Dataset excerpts

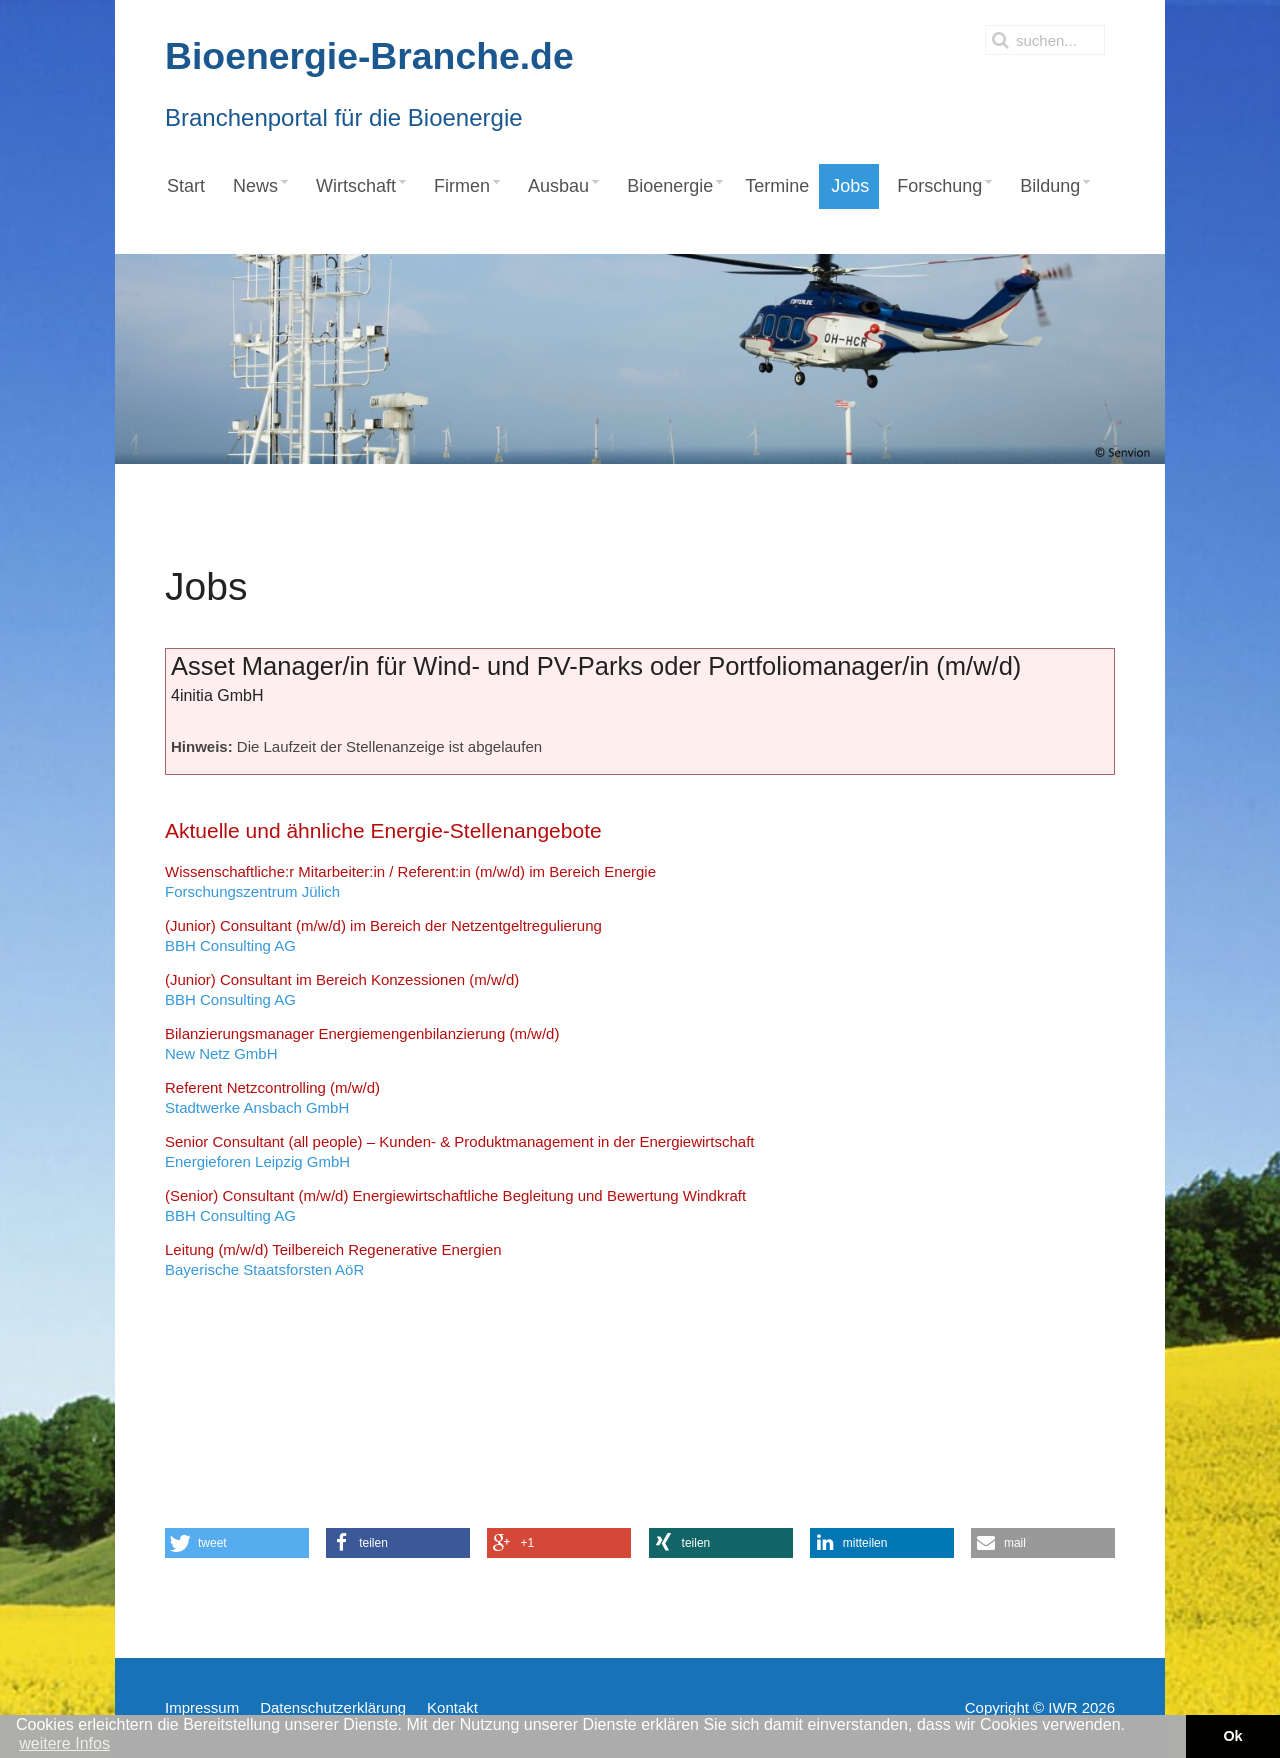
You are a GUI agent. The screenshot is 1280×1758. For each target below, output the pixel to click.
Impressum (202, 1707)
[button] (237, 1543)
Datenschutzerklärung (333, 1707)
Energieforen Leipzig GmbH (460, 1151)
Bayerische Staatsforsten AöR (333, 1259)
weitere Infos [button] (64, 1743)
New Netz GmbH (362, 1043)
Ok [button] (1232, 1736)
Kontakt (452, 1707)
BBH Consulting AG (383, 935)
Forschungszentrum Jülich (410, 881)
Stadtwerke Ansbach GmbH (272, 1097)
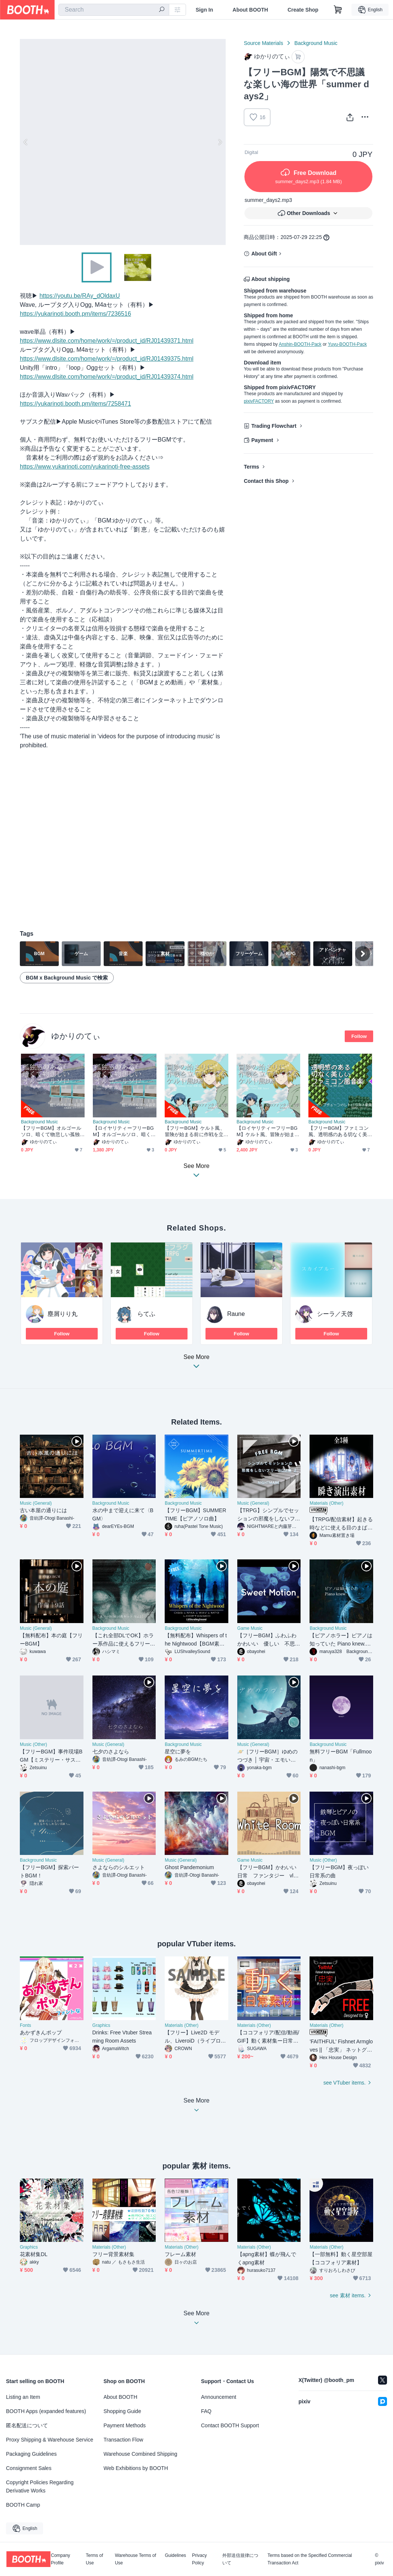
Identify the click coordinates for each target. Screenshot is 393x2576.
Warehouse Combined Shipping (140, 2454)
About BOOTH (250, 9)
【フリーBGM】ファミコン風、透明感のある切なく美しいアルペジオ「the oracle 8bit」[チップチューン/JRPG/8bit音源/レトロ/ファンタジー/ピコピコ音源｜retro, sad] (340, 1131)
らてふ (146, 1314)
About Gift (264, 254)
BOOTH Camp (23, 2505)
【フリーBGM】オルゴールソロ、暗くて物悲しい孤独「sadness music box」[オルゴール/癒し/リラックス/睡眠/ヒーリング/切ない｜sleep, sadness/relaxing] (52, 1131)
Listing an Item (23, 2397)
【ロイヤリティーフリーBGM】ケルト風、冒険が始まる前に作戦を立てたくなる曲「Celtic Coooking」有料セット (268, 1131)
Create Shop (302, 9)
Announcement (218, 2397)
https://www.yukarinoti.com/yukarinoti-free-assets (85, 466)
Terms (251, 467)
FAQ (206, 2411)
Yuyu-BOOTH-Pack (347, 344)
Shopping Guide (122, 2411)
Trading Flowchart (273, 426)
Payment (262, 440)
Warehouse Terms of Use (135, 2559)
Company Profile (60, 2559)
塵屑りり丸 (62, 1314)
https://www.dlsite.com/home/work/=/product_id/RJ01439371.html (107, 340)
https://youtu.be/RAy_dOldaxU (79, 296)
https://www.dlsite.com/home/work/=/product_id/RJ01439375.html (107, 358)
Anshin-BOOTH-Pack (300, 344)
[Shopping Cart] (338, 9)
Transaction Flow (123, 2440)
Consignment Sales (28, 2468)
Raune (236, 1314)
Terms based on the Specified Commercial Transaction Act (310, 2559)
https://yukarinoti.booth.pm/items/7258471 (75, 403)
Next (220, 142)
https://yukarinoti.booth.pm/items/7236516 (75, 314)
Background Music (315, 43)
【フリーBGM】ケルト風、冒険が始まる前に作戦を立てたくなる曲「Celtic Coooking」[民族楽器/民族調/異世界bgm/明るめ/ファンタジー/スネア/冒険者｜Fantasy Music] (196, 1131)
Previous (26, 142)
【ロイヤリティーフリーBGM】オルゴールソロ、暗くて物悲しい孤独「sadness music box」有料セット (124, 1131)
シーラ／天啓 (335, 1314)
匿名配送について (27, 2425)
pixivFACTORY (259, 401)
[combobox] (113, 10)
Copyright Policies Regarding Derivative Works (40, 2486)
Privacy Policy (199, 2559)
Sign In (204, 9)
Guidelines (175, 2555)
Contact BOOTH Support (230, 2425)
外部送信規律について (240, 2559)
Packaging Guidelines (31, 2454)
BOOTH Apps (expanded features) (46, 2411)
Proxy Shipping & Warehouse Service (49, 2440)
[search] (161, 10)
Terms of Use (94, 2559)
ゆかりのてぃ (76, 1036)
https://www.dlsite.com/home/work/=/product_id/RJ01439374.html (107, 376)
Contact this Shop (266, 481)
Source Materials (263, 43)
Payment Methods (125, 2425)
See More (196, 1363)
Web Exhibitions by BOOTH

==

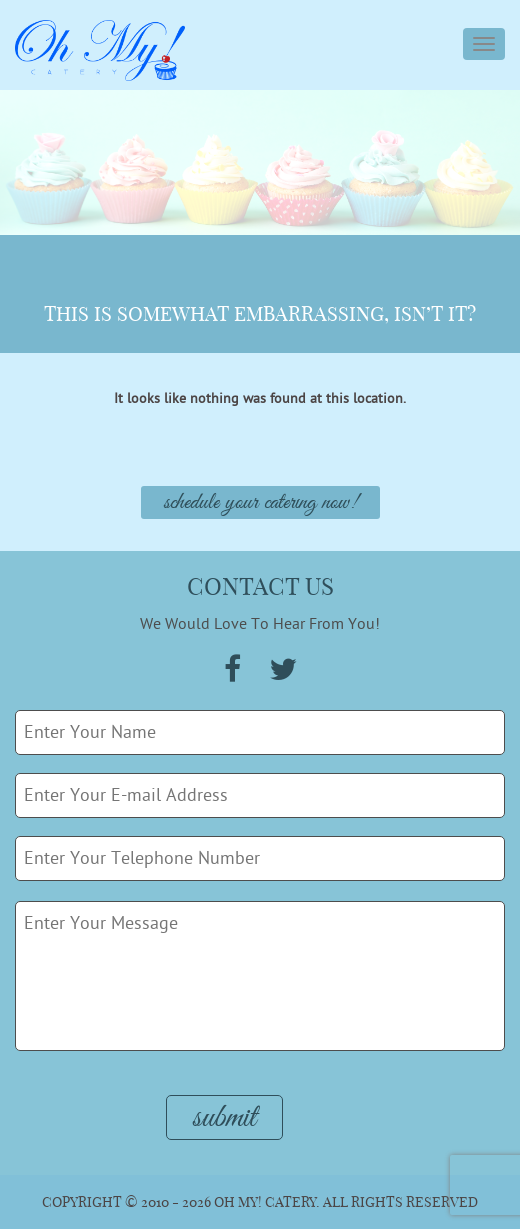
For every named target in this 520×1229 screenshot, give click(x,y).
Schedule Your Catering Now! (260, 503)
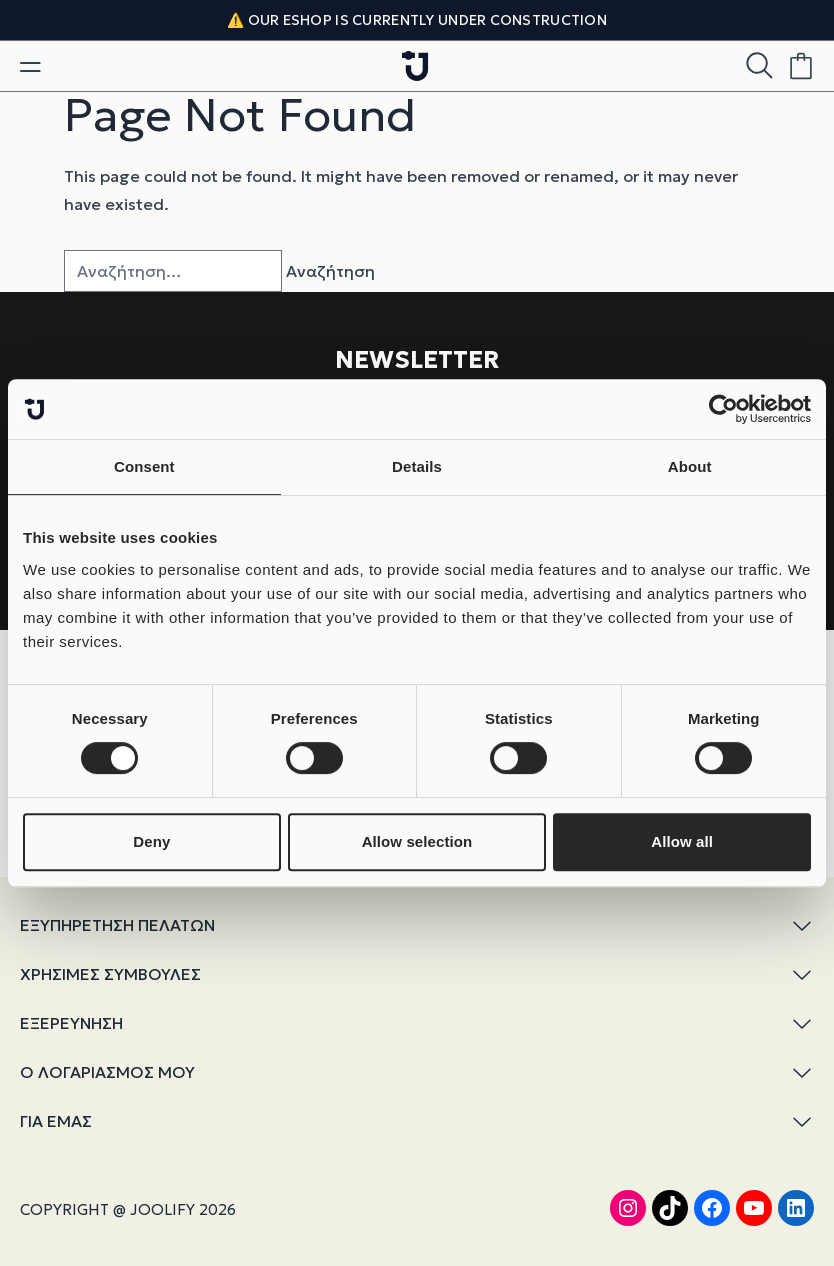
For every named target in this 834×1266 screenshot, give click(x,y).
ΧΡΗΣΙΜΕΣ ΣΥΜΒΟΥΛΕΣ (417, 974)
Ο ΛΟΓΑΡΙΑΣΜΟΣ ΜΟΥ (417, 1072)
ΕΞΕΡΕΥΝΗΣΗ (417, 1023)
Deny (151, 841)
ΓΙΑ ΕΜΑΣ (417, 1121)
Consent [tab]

...

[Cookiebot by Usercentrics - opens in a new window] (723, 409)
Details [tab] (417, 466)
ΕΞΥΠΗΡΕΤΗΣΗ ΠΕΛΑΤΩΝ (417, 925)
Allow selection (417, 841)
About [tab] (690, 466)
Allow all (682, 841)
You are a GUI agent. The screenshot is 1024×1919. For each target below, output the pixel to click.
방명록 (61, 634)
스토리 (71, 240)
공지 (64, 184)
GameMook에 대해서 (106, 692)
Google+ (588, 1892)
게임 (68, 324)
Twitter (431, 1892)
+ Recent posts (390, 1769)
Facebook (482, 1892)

Task:
What you write out is the stretch of entries from the line containing "Impressum (202, 1707)" to the line containing "Music] (196, 1131)", word for word, with both end lines and no pictures.

Output for this exercise:
Impressum (202, 1707)
[button] (237, 1543)
Datenschutzerklärung (333, 1707)
Energieforen Leipzig GmbH (460, 1151)
Bayerische Staatsforsten AöR (333, 1259)
weitere Infos [button] (64, 1743)
New Netz GmbH (362, 1043)
Ok [button] (1232, 1736)
Kontakt (452, 1707)
BBH Consulting AG (383, 935)
Forschungszentrum Jülich (410, 881)
Stadtwerke Ansbach GmbH (272, 1097)
Identify the click coordinates for each target. Screenshot is 393x2576.
Warehouse Combined Shipping (140, 2454)
About BOOTH (250, 9)
【フリーBGM】ファミコン風、透明感のある切なく美しいアルペジオ「the oracle 8bit」[チップチューン/JRPG/8bit音源/レトロ/ファンタジー/ピコピコ音源｜retro, sad] (340, 1131)
らてふ (146, 1314)
About Gift (264, 254)
BOOTH Camp (23, 2505)
【フリーBGM】オルゴールソロ、暗くて物悲しい孤独「sadness music box」[オルゴール/癒し/リラックス/睡眠/ヒーリング/切ない｜sleep, sadness/relaxing] (52, 1131)
Listing an Item (23, 2397)
【ロイヤリティーフリーBGM】ケルト風、冒険が始まる前に作戦を立てたくなる曲「Celtic Coooking」有料セット (268, 1131)
Create Shop (302, 9)
Announcement (218, 2397)
https://www.yukarinoti.com/yukarinoti-free-assets (85, 466)
Terms (251, 467)
FAQ (206, 2411)
Yuyu-BOOTH-Pack (347, 344)
Shopping Guide (122, 2411)
Trading Flowchart (273, 426)
Payment (262, 440)
Warehouse Terms of Use (135, 2559)
Company Profile (60, 2559)
塵屑りり丸 (62, 1314)
https://www.dlsite.com/home/work/=/product_id/RJ01439371.html (107, 340)
https://youtu.be/RAy_dOldaxU (79, 296)
https://www.dlsite.com/home/work/=/product_id/RJ01439375.html (107, 358)
Anshin-BOOTH-Pack (300, 344)
[Shopping Cart] (338, 9)
Transaction Flow (123, 2440)
Consignment Sales (28, 2468)
Raune (236, 1314)
Terms based on the Specified Commercial Transaction Act (310, 2559)
https://yukarinoti.booth.pm/items/7258471 (75, 403)
Next (220, 142)
https://yukarinoti.booth.pm/items/7236516 (75, 314)
Background Music (315, 43)
【フリーBGM】ケルト風、冒険が始まる前に作戦を立てたくなる曲「Celtic Coooking」[民族楽器/民族調/異世界bgm/明るめ/ファンタジー/スネア/冒険者｜Fantasy Music] (196, 1131)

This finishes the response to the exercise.